Exercise description: Return the data verbatim, without pictures.

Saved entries

----------------------------------------

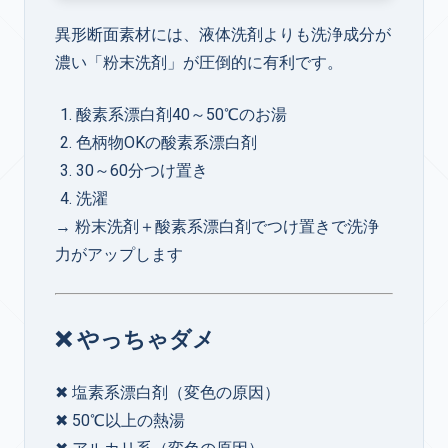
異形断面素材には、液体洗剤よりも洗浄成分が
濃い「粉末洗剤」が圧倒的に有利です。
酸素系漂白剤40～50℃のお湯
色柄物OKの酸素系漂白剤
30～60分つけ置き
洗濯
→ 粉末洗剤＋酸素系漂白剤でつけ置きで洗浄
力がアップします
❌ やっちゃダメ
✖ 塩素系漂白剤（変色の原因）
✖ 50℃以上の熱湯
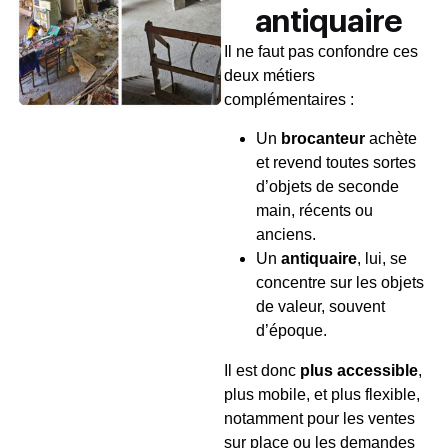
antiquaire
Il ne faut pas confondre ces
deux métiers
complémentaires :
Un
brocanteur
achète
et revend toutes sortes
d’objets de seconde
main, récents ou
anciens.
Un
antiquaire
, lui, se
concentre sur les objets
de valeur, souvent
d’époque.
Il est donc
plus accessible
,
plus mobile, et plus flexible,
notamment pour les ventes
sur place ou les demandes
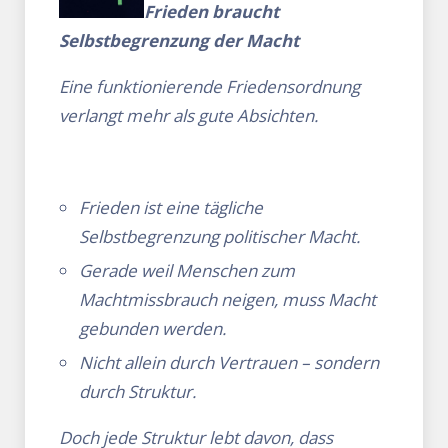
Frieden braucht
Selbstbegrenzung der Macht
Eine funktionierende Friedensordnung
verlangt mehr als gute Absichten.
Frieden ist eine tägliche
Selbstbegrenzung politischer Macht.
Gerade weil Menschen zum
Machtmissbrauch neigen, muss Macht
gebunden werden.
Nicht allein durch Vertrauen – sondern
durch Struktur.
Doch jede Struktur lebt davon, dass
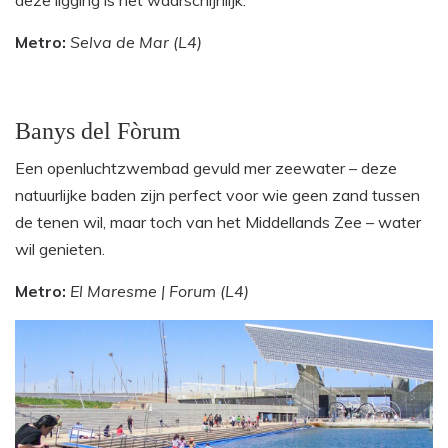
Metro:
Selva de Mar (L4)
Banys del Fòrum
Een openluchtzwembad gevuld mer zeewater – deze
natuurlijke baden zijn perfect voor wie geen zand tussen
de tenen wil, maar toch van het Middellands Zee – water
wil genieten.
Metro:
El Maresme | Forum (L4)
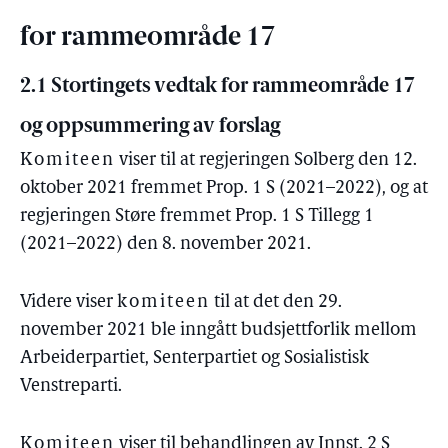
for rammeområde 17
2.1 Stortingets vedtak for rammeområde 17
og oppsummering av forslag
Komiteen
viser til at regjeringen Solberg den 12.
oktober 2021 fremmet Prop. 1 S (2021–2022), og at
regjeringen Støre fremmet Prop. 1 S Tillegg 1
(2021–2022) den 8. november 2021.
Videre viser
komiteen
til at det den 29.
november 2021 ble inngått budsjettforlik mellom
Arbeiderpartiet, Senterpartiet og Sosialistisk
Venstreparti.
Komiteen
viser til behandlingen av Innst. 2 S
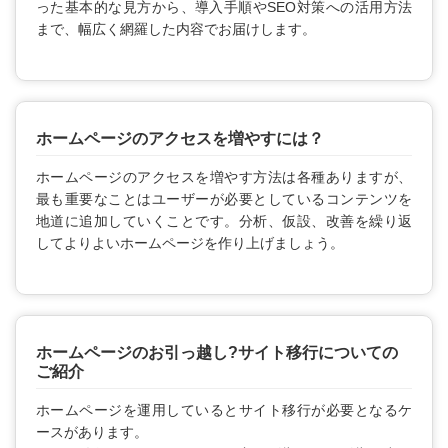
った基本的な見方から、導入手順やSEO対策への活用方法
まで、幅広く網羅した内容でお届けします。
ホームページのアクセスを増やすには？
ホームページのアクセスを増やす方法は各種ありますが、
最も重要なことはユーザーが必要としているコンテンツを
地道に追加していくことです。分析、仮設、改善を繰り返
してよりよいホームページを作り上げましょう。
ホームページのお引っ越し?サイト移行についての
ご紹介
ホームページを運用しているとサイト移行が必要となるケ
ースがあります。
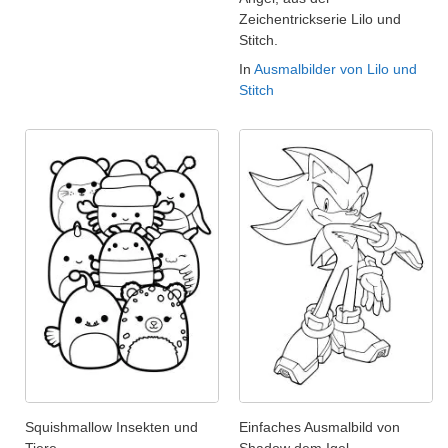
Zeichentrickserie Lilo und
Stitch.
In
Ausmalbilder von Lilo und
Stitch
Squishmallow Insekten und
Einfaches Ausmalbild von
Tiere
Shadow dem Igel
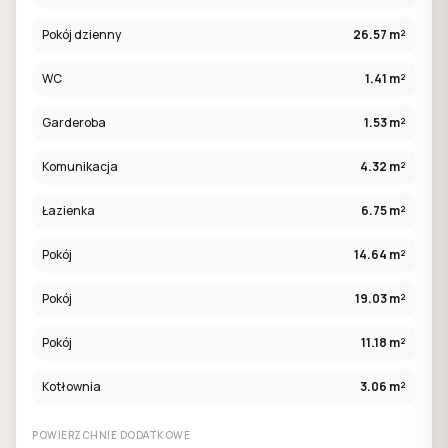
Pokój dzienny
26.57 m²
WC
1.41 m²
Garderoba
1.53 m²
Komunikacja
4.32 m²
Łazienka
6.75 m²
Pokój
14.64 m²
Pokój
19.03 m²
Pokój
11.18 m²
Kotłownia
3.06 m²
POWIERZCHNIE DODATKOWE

----------------------------------------

Reply to the task:
異形断面素材には、液体洗剤よりも洗浄成分が
濃い「粉末洗剤」が圧倒的に有利です。
酸素系漂白剤40～50℃のお湯
色柄物OKの酸素系漂白剤
30～60分つけ置き
洗濯
→ 粉末洗剤＋酸素系漂白剤でつけ置きで洗浄
力がアップします
❌ やっちゃダメ
✖ 塩素系漂白剤（変色の原因）
✖ 50℃以上の熱湯
antiquaire
Il ne faut pas confondre ces
deux métiers
complémentaires :
Un
brocanteur
achète
et revend toutes sortes
d’objets de seconde
main, récents ou
anciens.
Un
antiquaire
, lui, se
concentre sur les objets
de valeur, souvent
d’époque.
Il est donc
plus accessible
,
plus mobile, et plus flexible,
notamment pour les ventes
sur place ou les demandes
Frieden braucht
Selbstbegrenzung der Macht
Eine funktionierende Friedensordnung
verlangt mehr als gute Absichten.
Frieden ist eine tägliche
Selbstbegrenzung politischer Macht.
Gerade weil Menschen zum
Machtmissbrauch neigen, muss Macht
gebunden werden.
Nicht allein durch Vertrauen – sondern
durch Struktur.
Doch jede Struktur lebt davon, dass
Metro:
Selva de Mar (L4)
Banys del Fòrum
Een openluchtzwembad gevuld mer zeewater – deze
natuurlijke baden zijn perfect voor wie geen zand tussen
de tenen wil, maar toch van het Middellands Zee – water
wil genieten.
Metro:
El Maresme | Forum (L4)
for rammeområde 17
2.1 Stortingets vedtak for rammeområde 17
og oppsummering av forslag
Komiteen
viser til at regjeringen Solberg den 12.
oktober 2021 fremmet Prop. 1 S (2021–2022), og at
regjeringen Støre fremmet Prop. 1 S Tillegg 1
(2021–2022) den 8. november 2021.
Videre viser
komiteen
til at det den 29.
november 2021 ble inngått budsjettforlik mellom
Arbeiderpartiet, Senterpartiet og Sosialistisk
Venstreparti.
Komiteen
viser til behandlingen av Innst. 2 S
った基本的な見方から、導入手順やSEO対策への活用方法
まで、幅広く網羅した内容でお届けします。
ホームページのアクセスを増やすには？
ホームページのアクセスを増やす方法は各種ありますが、
最も重要なことはユーザーが必要としているコンテンツを
地道に追加していくことです。分析、仮設、改善を繰り返
してよりよいホームページを作り上げましょう。
ホームページのお引っ越し?サイト移行についての
ご紹介
ホームページを運用しているとサイト移行が必要となるケ
ースがあります。
Zeichentrickserie Lilo und
Stitch.
In
Ausmalbilder von Lilo und
Stitch
Squishmallow Insekten und
Einfaches Ausmalbild von
Tiere
Shadow dem Igel
Pokój dzienny
26.57 m²
WC
1.41 m²
Garderoba
1.53 m²
Komunikacja
4.32 m²
Łazienka
6.75 m²
Pokój
14.64 m²
Pokój
19.03 m²
Pokój
11.18 m²
Kotłownia
3.06 m²
POWIERZCHNIE DODATKOWE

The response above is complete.